Some go further. A growing number of family offices are incubating their own AI companies, founding their first multi-millionaires, taking on operational roles, and deploying the same entrepreneurial instincts that built their fortunes in the first place, according to Schottenstein. Jeff Bezos’ decision to serve as CEO of his own robotics company, which raised a seed round of $6.2 billion last year at a valuation of nearly $30 billion, is a prime example of this model.

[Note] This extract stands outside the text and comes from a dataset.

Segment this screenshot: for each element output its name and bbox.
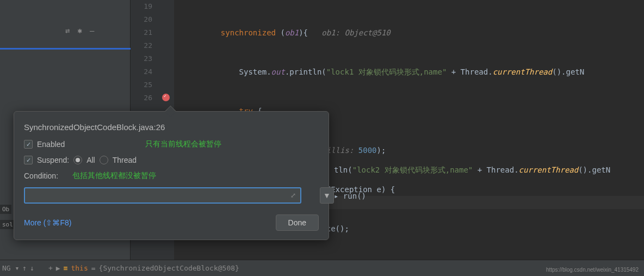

On a smaller scale, Stein pointed to Tyson Tuttle, an Austin-based angel investor and former CEO of Silicon Labs — who has agreed to be acquired by Texas Instruments for $7.5 billion. Tuttle co-founded Circuit, a startup that uses artificial intelligence to improve manufacturing and distribution, and has raised $30 million in an investment round that includes $5 million from his family office.
However, not everyone who comes to the table has founded a company. The Arena team works in institutional finance, and they argue that rigorous due diligence is what gives them the right to lead rounds.
“We take our time, say yes very slowly, and say no too often,” Schottenstein said. “We certainly invest in the resources, experts, and people needed to make sure the company is what it says it is, and can do what it says it will do.”
For the Positron deal, that meant working with outside experts to validate the technology, but also reading the cap table itself as a signal: “If Arm is going to do a deal, we like to think your technology is real,” Schottenstein said. Arena also knew that Oracle was a major customer, making Positron one of the only AI chips deployed in an ultra-fast scale not named Nvidia or AMD.
This selectivity shapes how engaging Arena is once inside. In contrast to the typical risk of distributing venture capital across a portfolio, Arena makes a small set of direct trades annually, which completely changes the risk. When they’re indoors, they’re all indoors; Positron is their only investment in an AI inference chip.
“When we engage in direct single-asset trades and we only do a few each year, our stakes are incredibly high,” Stein said. “We don’t manage portfolio-level returns. We don’t model failure on a single asset transaction. We take on a tremendous amount of risk with concentrated client capital. We take reputational risk as a firm. We devote a tremendous amount of time and resources. There’s an alignment there that founders appreciate.”